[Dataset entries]
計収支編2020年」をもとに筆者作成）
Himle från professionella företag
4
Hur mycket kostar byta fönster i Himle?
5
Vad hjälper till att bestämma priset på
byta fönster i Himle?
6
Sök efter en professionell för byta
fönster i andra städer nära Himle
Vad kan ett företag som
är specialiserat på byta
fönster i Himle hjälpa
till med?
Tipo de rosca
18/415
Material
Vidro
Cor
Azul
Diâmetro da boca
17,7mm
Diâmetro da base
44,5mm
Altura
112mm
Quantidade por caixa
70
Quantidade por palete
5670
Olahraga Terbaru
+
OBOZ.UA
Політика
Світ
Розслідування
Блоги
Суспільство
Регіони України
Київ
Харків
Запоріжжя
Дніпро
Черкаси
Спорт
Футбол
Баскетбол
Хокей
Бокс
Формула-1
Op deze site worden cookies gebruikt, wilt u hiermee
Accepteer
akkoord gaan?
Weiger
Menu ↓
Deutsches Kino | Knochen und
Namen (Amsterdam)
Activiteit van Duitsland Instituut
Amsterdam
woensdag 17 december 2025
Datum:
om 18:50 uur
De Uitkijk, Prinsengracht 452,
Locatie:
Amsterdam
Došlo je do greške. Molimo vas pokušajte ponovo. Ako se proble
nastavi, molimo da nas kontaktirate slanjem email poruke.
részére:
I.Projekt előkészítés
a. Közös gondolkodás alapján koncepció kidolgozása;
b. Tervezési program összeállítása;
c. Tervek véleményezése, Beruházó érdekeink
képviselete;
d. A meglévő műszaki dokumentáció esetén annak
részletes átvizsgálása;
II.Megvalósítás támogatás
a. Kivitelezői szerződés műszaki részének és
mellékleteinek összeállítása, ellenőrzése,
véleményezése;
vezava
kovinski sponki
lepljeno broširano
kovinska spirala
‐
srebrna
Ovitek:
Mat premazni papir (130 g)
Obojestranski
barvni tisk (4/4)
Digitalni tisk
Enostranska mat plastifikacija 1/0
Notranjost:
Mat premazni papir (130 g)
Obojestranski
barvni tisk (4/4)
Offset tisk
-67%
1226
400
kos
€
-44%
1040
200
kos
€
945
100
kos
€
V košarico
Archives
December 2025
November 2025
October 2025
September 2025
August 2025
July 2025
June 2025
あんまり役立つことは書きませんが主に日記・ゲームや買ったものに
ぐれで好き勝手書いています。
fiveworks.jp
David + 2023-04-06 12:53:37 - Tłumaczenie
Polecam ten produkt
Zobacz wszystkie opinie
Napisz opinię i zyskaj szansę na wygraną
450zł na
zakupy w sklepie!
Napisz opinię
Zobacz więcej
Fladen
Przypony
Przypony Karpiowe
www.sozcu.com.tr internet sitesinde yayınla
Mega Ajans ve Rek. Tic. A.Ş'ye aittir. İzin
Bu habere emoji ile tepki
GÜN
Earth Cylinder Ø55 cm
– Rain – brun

#### [PROBLEM DESCRIPTION]
Without any change, reproduce the data in full.

#### [TASK ANSWER]
計収支編2020年」をもとに筆者作成）
Himle från professionella företag
4
Hur mycket kostar byta fönster i Himle?
5
Vad hjälper till att bestämma priset på
byta fönster i Himle?
6
Sök efter en professionell för byta
fönster i andra städer nära Himle
Vad kan ett företag som
är specialiserat på byta
fönster i Himle hjälpa
till med?
Tipo de rosca
18/415
Material
Vidro
Cor
Azul
Diâmetro da boca
17,7mm
Diâmetro da base
44,5mm
Altura
112mm
Quantidade por caixa
70
Quantidade por palete
5670
Olahraga Terbaru
+
OBOZ.UA
Політика
Світ
Розслідування
Блоги
Суспільство
Регіони України
Київ
Харків
Запоріжжя
Дніпро
Черкаси
Спорт
Футбол
Баскетбол
Хокей
Бокс
Формула-1
Op deze site worden cookies gebruikt, wilt u hiermee
Accepteer
akkoord gaan?
Weiger
Menu ↓
Deutsches Kino | Knochen und
Namen (Amsterdam)
Activiteit van Duitsland Instituut
Amsterdam
woensdag 17 december 2025
Datum:
om 18:50 uur
De Uitkijk, Prinsengracht 452,
Locatie:
Amsterdam
Došlo je do greške. Molimo vas pokušajte ponovo. Ako se proble
nastavi, molimo da nas kontaktirate slanjem email poruke.
részére:
I.Projekt előkészítés
a. Közös gondolkodás alapján koncepció kidolgozása;
b. Tervezési program összeállítása;
c. Tervek véleményezése, Beruházó érdekeink
képviselete;
d. A meglévő műszaki dokumentáció esetén annak
részletes átvizsgálása;
II.Megvalósítás támogatás
a. Kivitelezői szerződés műszaki részének és
mellékleteinek összeállítása, ellenőrzése,
véleményezése;
vezava
kovinski sponki
lepljeno broširano
kovinska spirala
‐
srebrna
Ovitek:
Mat premazni papir (130 g)
Obojestranski
barvni tisk (4/4)
Digitalni tisk
Enostranska mat plastifikacija 1/0
Notranjost:
Mat premazni papir (130 g)
Obojestranski
barvni tisk (4/4)
Offset tisk
-67%
1226
400
kos
€
-44%
1040
200
kos
€
945
100
kos
€
V košarico
Archives
December 2025
November 2025
October 2025
September 2025
August 2025
July 2025
June 2025
あんまり役立つことは書きませんが主に日記・ゲームや買ったものに
ぐれで好き勝手書いています。
fiveworks.jp
David + 2023-04-06 12:53:37 - Tłumaczenie
Polecam ten produkt
Zobacz wszystkie opinie
Napisz opinię i zyskaj szansę na wygraną
450zł na
zakupy w sklepie!
Napisz opinię
Zobacz więcej
Fladen
Przypony
Przypony Karpiowe
www.sozcu.com.tr internet sitesinde yayınla
Mega Ajans ve Rek. Tic. A.Ş'ye aittir. İzin
Bu habere emoji ile tepki
GÜN
Earth Cylinder Ø55 cm
– Rain – brun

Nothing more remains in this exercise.